Sebuah fenomena yang menjadi pembicaraan saat ini adalah toko retail pakaian yang bernama UNIQLO. Toko ini terkenal menjual barang dagangannya dengan harga rendah. Celana jeans di Uniqlo, rata-rata berharga 900 yen atau sekitar Rp90.000. Baju kerja, kaus, dan pakaian dalam, rata-rata dijual lebih rendah dari Rp100.000. Dengan kualitas yang cukup baik, Uniqlo menyerang pangsa pasar pakaian di Jepang yang terkenal mahal. Kompetisi harga rendah yang ekstrim (gekiyasu) bukan hanya terjadi di bisnis pakaian. Muncul juga supermarket dan toko-toko yang menamakan dirinya 100 yen Shop. Toko itu menawarkan semua barang dengan harga sekitar 100 yen atau Rp 10.000. Mereka memberi tagline pada dagangannya, bahwa dengan 100 yen, anda bisa hidup di Jepang.
Di bisnis makanan, restoran Yoshinoya yang terkenal dengan beef bowlnya juga ikut-ikutan memotong harga. Kalau dulu satu porsi beef bowl dihargai 580 yen atau sekitar Rp58 ribu, kini diturunkan menjadi 380 yen atau sekitar Rp38 ribu. Perang penurunan harga terjadi pada bisnis makanan cepat saji di Jepang.
Di kalangan ekonom terjadi perbedaan pendapat dan saling menyalahkan. Sebagian menyalahkan para retailer ini yang menurunkan harga terlalu ekstrim sehingga pusaran deflasi semakin parah. Tapi para retailer membela diri. Mereka menyalahkan rendahnya daya beli masyarakat sebagai faktor lesunya ekonomi. Artinya, walaupun harga sudah diturunkan, pembelian tetap tidak meningkat.
Semenjak krisis melanda, ekonomi Jepang memang dilanda kelesuan. Pasar domestik mengecil dan daya beli menurun. Deflasi bisa jadi penanda akan lesunya perekonomian. Apabila harga-harga terus turun, tentu produsen tidak memiliki insentif untuk berproduksi, pengangguran meningkat, dan ekonomi bertambah lesu. Upaya meningkatkan daya beli menjadi program dari pemerintahan Hatoyama, PM Jepang yang baru. Kebijakan memberi lebih banyak uang pada generasi muda menjadi target yang akan dicapai dalam beberapa tahun ke depan. Sayangnya, jumlah generasi muda ini terus menurun. Ujungnya, Jepang juga menggalakkan program “banyak anak, banyak rejeki”, agar generasi muda semakin banyak dan daya beli bisa meningkat.

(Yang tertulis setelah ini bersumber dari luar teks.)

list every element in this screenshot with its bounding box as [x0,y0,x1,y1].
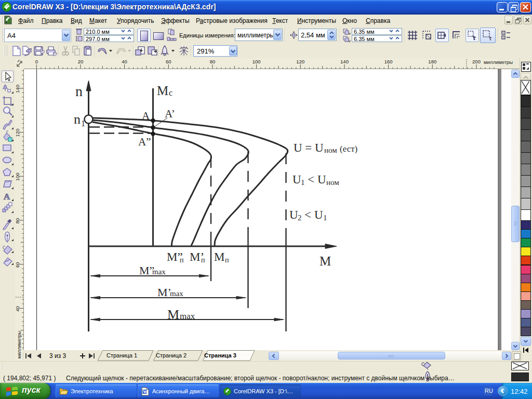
svg-text:п: п [180,256,184,264]
svg-text:120: 120 [296,59,304,64]
svg-text:М: М [214,250,224,263]
svg-text:40: 40 [15,306,20,312]
svg-text:<: < [304,208,311,221]
svg-text:60: 60 [15,262,20,268]
svg-text:x: x [348,31,351,36]
svg-text:(ест): (ест) [340,144,357,154]
svg-text:ном: ном [326,178,339,187]
svg-text:2: 2 [298,214,302,222]
svg-text:1: 1 [81,119,85,128]
svg-text:200: 200 [472,59,481,64]
svg-text:п: п [201,256,205,264]
svg-text:U: U [314,208,323,221]
svg-text:n: n [74,112,81,127]
svg-text:n: n [75,83,83,99]
svg-text:миллиметры: миллиметры [17,331,22,358]
svg-text:M’: M’ [157,286,171,299]
svg-text:M: M [320,254,331,268]
svg-text:A: A [142,110,150,122]
svg-text:U: U [289,208,298,221]
svg-text:100: 100 [252,59,261,64]
svg-text:80: 80 [15,218,20,224]
svg-text:<: < [308,173,314,186]
svg-text:160: 160 [384,59,393,64]
svg-text:M: M [167,307,179,322]
svg-text:W: W [143,390,148,394]
svg-text:140: 140 [340,59,349,64]
svg-text:п: п [225,256,229,264]
svg-text:U: U [292,173,301,186]
svg-text:0: 0 [35,59,38,64]
svg-text:A’: A’ [165,108,175,120]
svg-text:20: 20 [78,59,84,64]
svg-text:max: max [152,268,166,276]
svg-text:1: 1 [323,214,327,222]
svg-text:A: A [4,192,10,202]
svg-text:max: max [170,289,183,298]
svg-text:с: с [169,88,172,97]
svg-text:100: 100 [15,172,20,181]
svg-text:1: 1 [301,178,305,187]
svg-text:U = U: U = U [294,141,324,154]
svg-text:миллиметры: миллиметры [484,59,513,65]
svg-text:ном: ном [324,146,337,154]
svg-text:120: 120 [15,129,20,137]
svg-text:A”: A” [138,136,151,148]
svg-text:180: 180 [428,59,436,64]
svg-text:y: y [348,38,351,43]
svg-text:80: 80 [210,59,216,64]
svg-text:M: M [157,84,168,98]
svg-text:60: 60 [166,59,171,64]
svg-text:U: U [317,173,326,186]
svg-text:40: 40 [122,59,127,64]
svg-text:140: 140 [15,85,20,93]
svg-text:max: max [180,311,195,321]
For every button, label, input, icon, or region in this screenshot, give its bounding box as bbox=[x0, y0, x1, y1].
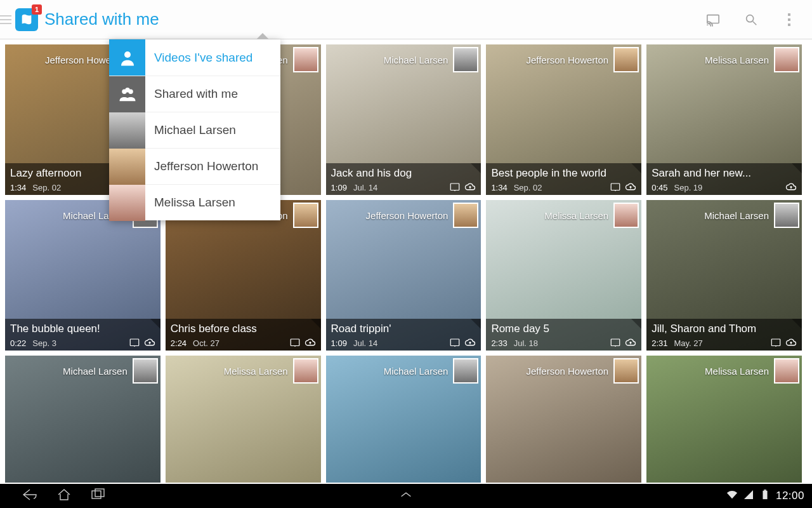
video-duration: 2:33 bbox=[491, 338, 507, 348]
video-duration: 1:34 bbox=[10, 183, 26, 192]
owner-overlay: Michael Larsen bbox=[329, 47, 479, 72]
svg-rect-21 bbox=[95, 489, 104, 497]
svg-rect-20 bbox=[92, 491, 101, 498]
avatar bbox=[109, 149, 145, 185]
cloud-sync-icon bbox=[464, 338, 476, 348]
avatar bbox=[453, 47, 478, 72]
overflow-menu-button[interactable] bbox=[770, 0, 808, 39]
owner-overlay: Melissa Larsen bbox=[168, 358, 318, 384]
video-duration: 0:22 bbox=[10, 338, 26, 348]
avatar bbox=[774, 203, 799, 228]
owner-name: Melissa Larsen bbox=[544, 210, 608, 221]
video-title: Best people in the world bbox=[491, 167, 636, 180]
search-button[interactable] bbox=[732, 0, 770, 39]
video-card[interactable]: Melissa LarsenSarah and her new...0:45Se… bbox=[646, 44, 802, 195]
dropdown-item-label: Shared with me bbox=[145, 87, 238, 101]
share-icon bbox=[471, 319, 481, 329]
cloud-sync-icon bbox=[625, 182, 636, 192]
video-card[interactable]: Jefferson HowertonRoad trippin'1:09Jul. … bbox=[326, 200, 481, 351]
expand-handle[interactable] bbox=[399, 490, 413, 502]
dropdown-item-shared-with-me[interactable]: Shared with me bbox=[109, 76, 280, 112]
video-card[interactable]: Michael LarsenJack and his dog1:09Jul. 1… bbox=[326, 44, 481, 195]
video-duration: 2:24 bbox=[171, 338, 187, 348]
owner-name: Melissa Larsen bbox=[224, 366, 288, 377]
video-info-bar: Jack and his dog1:09Jul. 14 bbox=[326, 163, 481, 195]
share-icon bbox=[631, 163, 641, 173]
cloud-sync-icon bbox=[464, 182, 476, 192]
avatar bbox=[613, 203, 639, 228]
video-card[interactable]: Jefferson HowertonChris before class2:24… bbox=[166, 200, 321, 351]
dropdown-item-melissa[interactable]: Melissa Larsen bbox=[109, 184, 280, 220]
owner-overlay: Michael Larsen bbox=[329, 358, 479, 384]
owner-overlay: Melissa Larsen bbox=[649, 358, 799, 384]
video-date: Sep. 02 bbox=[514, 183, 542, 192]
avatar bbox=[293, 358, 318, 384]
video-info-bar: Jill, Sharon and Thom2:31May. 27 bbox=[646, 319, 802, 351]
video-card[interactable]: Jefferson Howerton bbox=[486, 356, 641, 483]
video-info-bar: The bubble queen!0:22Sep. 3 bbox=[5, 319, 160, 351]
svg-point-9 bbox=[615, 190, 616, 192]
owner-overlay: Melissa Larsen bbox=[488, 203, 639, 228]
svg-point-11 bbox=[134, 346, 135, 347]
app-icon[interactable]: 1 bbox=[15, 8, 38, 31]
dropdown-item-videos-ive-shared[interactable]: Videos I've shared bbox=[109, 39, 280, 76]
video-card[interactable]: Michael LarsenJill, Sharon and Thom2:31M… bbox=[646, 200, 802, 351]
page-title[interactable]: Shared with me bbox=[44, 10, 159, 29]
action-bar: 1 Shared with me bbox=[0, 0, 812, 39]
svg-point-1 bbox=[747, 15, 754, 22]
cloud-sync-icon bbox=[785, 182, 797, 192]
video-duration: 1:34 bbox=[491, 183, 507, 192]
video-date: Sep. 02 bbox=[32, 183, 61, 192]
video-card[interactable]: Melissa Larsen bbox=[646, 356, 802, 483]
video-date: Jul. 18 bbox=[514, 338, 538, 348]
video-date: Oct. 27 bbox=[193, 338, 219, 348]
tablet-icon bbox=[449, 182, 461, 192]
dropdown-item-label: Michael Larsen bbox=[145, 123, 236, 137]
svg-rect-8 bbox=[611, 184, 620, 190]
dropdown-item-michael[interactable]: Michael Larsen bbox=[109, 112, 280, 148]
svg-point-19 bbox=[775, 346, 776, 347]
video-title: Rome day 5 bbox=[491, 323, 636, 335]
svg-rect-6 bbox=[451, 184, 460, 190]
video-date: May. 27 bbox=[674, 338, 703, 348]
owner-name: Melissa Larsen bbox=[705, 55, 769, 65]
svg-rect-22 bbox=[763, 491, 767, 499]
owner-name: Michael Larsen bbox=[384, 55, 449, 65]
video-date: Sep. 3 bbox=[32, 338, 56, 348]
owner-name: Melissa Larsen bbox=[705, 366, 769, 377]
avatar bbox=[613, 47, 639, 72]
video-card[interactable]: Michael Larsen bbox=[5, 356, 160, 483]
dropdown-item-label: Videos I've shared bbox=[145, 51, 252, 65]
avatar bbox=[133, 358, 158, 384]
cloud-sync-icon bbox=[144, 338, 155, 348]
owner-overlay: Melissa Larsen bbox=[649, 47, 799, 72]
video-card[interactable]: Melissa Larsen bbox=[166, 356, 321, 483]
video-card[interactable]: Jefferson HowertonBest people in the wor… bbox=[486, 44, 641, 195]
person-icon bbox=[109, 39, 145, 76]
video-title: Sarah and her new... bbox=[652, 167, 797, 180]
avatar bbox=[774, 47, 799, 72]
avatar bbox=[613, 358, 639, 384]
recents-button[interactable] bbox=[90, 488, 107, 504]
dropdown-item-jefferson[interactable]: Jefferson Howerton bbox=[109, 148, 280, 184]
svg-rect-23 bbox=[764, 490, 766, 491]
svg-rect-16 bbox=[611, 339, 620, 346]
cloud-sync-icon bbox=[304, 338, 316, 348]
home-button[interactable] bbox=[56, 488, 72, 504]
cast-button[interactable] bbox=[694, 0, 732, 39]
video-title: Jack and his dog bbox=[331, 167, 476, 180]
video-card[interactable]: Michael LarsenThe bubble queen!0:22Sep. … bbox=[5, 200, 160, 351]
wifi-icon bbox=[726, 490, 738, 502]
svg-point-15 bbox=[455, 346, 456, 347]
video-card[interactable]: Michael Larsen bbox=[326, 356, 481, 483]
svg-point-2 bbox=[124, 51, 131, 58]
svg-rect-12 bbox=[291, 339, 299, 346]
owner-name: Jefferson Howerton bbox=[366, 210, 449, 221]
nav-drawer-button[interactable] bbox=[0, 7, 11, 32]
video-date: Jul. 14 bbox=[353, 183, 377, 192]
video-card[interactable]: Melissa LarsenRome day 52:33Jul. 18 bbox=[486, 200, 641, 351]
cloud-sync-icon bbox=[785, 338, 797, 348]
battery-icon bbox=[759, 490, 771, 502]
video-duration: 1:09 bbox=[331, 338, 347, 348]
back-button[interactable] bbox=[22, 488, 38, 504]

Inflasi ataupun deflasi terbukti menyulitkan kehidupan masyarakat secara umum. Berbeda dengan Jepang, kita memiliki keunggulan di sisi daya beli. Saat krisis ekonomi melanda, ekonomi Indonesia terbukti masih bergairah dan tetap tumbuh karena daya beli masyarakat yang masih kuat. Hal ini sebenarnya yang menjadi kekuatan ekonomi Indonesia dalam menghadapi krisis global. Permasalahannya adalah bagaimana agar daya beli masyarakat tetap dapat dijaga dan inflasi dapat dikendalikan.
Langkah mengendalikan inflasi itu, diamanatkan kepada bank sentral. Di Jepang, tugas ini dipikulkan pada Bank of Japan, yang sudah memotong suku bunga hingga 0,1% untuk mendorong ekonomi, meski belum juga berhasil sepenuhnya. Di Indonesia, tugas mengendalikan inflasi dipikulkan pada Bank Indonesia yang menjaga suku bunga pada tingkatan yang sesuai dengan kebutuhan ekonomi.

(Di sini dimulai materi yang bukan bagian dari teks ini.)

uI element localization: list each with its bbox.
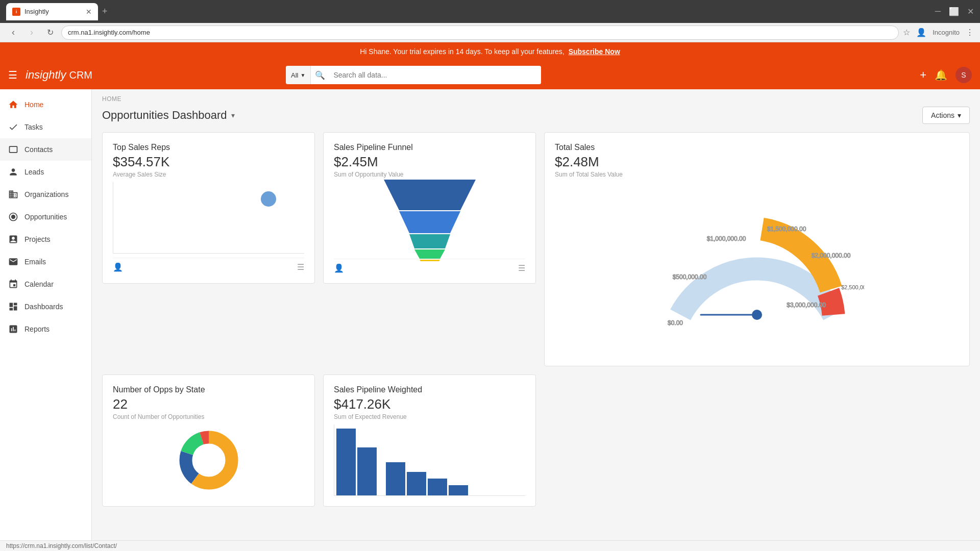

Inflasi atau deflasi adalah musuh yang dihadapi bersama dalam kehidupan. Banyak pihak mungkin tidak menyadari secara langsung arti inflasi atau deflasi. Namun saat gejala itu terjadi, dampaknya dirasakan pada kehidupan. Hal itulah yang saat ini dirasakan di Jepang, ataupun di Indonesia pada masa krisis moneter lalu, saat inflasi meroket drastis.